Le monde de la gastronomie française cache parfois des pratiques d’un autre âge. Derrière les étoiles Michelin et les brigades prestigieuses se dissimulent encore des comportements violents que certains persistent à justifier au nom de l’excellence culinaire. Une ancienne lauréate d’une émission culinaire phare brise aujourd’hui le silence sur ce qu’elle a vécu dans les cuisines de renom.
Un acte de violence dénoncé sans détour
Viviana Pisacane, sacrée vainqueur de Top Chef en 2023, a décidé de lever le voile sur un épisode traumatisant de sa carrière. Au cours de son parcours dans les établissements étoilés, elle a été victime d’un geste brutal de la part d’un grand chef dont elle tait volontairement l’identité.
La cheffe a confié avoir reçu une casserole lancée à son encontre lors d’un service. Bien que le récipient fût vide, elle insiste sur la violence de l’acte lui-même, qui dépasse largement le cadre d’une simple réprimande professionnelle.
Un CV impressionnant au service de la gastronomie
Le parcours de Viviana Pisacane force le respect. Elle a œuvré dans des maisons étoilées réparties entre l’Italie, la Suisse, la Norvège et la France, collaborant avec des légendes vivantes de la gastronomie.
Parmi ses mentors figurent des noms prestigieux comme Joël Robuchon, Michel Guérard ou encore Éric Fréchon. Cette expérience internationale lui a permis d’affiner sa technique et sa vision culinaire unique.

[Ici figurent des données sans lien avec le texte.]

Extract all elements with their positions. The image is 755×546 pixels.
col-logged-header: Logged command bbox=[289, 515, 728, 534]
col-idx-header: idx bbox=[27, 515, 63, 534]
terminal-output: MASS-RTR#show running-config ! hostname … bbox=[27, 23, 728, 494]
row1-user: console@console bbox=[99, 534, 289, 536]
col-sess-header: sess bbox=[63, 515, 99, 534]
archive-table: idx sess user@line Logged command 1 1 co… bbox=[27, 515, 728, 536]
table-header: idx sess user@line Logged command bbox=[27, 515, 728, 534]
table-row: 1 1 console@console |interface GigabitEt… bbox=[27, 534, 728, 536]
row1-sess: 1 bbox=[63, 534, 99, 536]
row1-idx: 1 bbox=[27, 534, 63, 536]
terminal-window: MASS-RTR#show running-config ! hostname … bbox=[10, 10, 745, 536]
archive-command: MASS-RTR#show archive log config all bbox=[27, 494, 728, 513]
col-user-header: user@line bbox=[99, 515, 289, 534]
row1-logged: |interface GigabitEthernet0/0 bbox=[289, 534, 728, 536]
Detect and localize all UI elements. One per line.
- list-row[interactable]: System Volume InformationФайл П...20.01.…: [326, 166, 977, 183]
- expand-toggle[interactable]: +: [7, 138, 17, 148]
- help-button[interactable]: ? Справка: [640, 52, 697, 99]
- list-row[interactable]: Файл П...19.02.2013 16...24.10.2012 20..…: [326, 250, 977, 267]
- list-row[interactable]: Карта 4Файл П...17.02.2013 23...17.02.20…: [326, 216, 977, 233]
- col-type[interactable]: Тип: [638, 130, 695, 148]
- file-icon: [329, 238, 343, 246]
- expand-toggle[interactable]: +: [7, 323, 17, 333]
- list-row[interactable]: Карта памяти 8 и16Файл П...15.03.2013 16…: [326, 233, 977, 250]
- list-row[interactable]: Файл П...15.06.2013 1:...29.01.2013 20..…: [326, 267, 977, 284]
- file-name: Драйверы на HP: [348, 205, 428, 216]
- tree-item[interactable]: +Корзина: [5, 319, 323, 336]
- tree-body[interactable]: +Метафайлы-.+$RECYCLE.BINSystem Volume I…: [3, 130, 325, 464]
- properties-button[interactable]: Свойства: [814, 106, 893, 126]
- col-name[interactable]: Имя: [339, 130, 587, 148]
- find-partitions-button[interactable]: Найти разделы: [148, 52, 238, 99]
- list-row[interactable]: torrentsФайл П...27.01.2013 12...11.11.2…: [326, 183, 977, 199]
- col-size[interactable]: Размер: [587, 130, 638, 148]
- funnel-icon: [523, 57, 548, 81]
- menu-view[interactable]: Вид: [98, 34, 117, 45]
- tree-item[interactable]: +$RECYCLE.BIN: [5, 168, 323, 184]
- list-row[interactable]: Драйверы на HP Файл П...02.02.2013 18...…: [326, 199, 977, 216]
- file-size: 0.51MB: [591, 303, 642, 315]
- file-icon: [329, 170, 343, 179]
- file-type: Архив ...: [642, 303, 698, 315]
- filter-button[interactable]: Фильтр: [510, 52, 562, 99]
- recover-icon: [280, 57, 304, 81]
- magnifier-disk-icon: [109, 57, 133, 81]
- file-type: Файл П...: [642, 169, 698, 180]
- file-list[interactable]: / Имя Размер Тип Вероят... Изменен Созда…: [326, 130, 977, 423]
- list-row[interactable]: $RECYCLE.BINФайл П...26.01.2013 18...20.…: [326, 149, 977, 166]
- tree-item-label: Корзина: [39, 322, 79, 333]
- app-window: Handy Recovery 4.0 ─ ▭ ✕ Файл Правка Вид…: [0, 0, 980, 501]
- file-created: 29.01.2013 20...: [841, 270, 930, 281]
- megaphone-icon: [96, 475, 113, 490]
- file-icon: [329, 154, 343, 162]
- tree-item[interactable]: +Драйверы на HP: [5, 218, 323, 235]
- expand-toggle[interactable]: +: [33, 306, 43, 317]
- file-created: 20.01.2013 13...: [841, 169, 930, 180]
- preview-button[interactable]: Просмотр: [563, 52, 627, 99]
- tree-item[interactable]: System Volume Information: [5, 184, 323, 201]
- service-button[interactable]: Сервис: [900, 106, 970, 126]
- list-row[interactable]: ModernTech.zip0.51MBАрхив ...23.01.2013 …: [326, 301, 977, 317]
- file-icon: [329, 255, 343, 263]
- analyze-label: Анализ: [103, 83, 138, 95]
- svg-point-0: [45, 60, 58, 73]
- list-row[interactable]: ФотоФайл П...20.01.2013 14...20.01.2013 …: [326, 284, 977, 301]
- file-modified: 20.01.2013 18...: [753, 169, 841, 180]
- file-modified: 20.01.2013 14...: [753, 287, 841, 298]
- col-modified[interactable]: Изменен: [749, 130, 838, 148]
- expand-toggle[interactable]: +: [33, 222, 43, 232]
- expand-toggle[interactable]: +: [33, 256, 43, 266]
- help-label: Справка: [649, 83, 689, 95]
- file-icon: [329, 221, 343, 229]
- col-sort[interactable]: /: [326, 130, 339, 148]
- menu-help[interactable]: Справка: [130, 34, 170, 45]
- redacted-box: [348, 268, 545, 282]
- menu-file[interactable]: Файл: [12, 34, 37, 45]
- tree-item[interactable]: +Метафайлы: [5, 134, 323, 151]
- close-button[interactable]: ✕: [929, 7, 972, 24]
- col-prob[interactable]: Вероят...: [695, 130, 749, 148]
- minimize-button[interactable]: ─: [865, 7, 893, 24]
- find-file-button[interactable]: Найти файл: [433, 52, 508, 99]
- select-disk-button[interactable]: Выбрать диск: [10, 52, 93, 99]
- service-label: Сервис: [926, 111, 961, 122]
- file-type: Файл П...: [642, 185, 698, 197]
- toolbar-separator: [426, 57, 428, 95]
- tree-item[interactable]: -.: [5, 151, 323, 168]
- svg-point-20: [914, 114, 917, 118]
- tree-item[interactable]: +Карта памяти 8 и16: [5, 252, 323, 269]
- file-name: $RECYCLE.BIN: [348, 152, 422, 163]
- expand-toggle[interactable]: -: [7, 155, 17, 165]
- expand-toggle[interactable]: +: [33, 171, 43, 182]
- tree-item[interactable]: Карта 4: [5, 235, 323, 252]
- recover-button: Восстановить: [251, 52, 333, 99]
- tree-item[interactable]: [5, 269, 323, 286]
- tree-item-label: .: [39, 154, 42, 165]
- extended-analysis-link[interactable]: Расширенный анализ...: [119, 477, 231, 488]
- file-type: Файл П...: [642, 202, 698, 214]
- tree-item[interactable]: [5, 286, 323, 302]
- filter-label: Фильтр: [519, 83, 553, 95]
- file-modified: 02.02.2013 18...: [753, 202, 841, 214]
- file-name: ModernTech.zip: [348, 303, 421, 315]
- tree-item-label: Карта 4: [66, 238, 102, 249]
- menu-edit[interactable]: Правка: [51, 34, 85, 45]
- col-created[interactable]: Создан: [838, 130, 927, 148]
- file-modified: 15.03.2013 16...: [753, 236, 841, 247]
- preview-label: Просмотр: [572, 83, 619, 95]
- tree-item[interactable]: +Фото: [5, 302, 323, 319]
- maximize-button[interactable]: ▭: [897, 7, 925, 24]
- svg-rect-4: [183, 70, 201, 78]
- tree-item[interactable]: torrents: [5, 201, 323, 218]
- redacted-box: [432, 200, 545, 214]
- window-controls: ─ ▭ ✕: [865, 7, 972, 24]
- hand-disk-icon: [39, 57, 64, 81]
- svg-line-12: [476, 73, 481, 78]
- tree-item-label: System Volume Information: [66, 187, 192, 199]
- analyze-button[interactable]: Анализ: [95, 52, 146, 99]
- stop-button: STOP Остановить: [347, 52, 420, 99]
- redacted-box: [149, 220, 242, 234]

Le Bœuf d’Argent, une aventure familiale à Lyon
En 2023, accompagnée de sa famille, elle a pris les rênes du Bœuf d’Argent situé à Lyon. L’établissement propose désormais une cuisine franco-italienne novatrice, reflet de ses racines et de son parcours cosmopolite.
Des racines profondément ancrées dans l’univers culinaire
La vocation de Viviana ne doit rien au hasard. Née dans une famille de cuisiniers, avec un père pâtissier et un grand-père chef, elle a grandi entourée de fourneaux et de recettes transmises de génération en génération.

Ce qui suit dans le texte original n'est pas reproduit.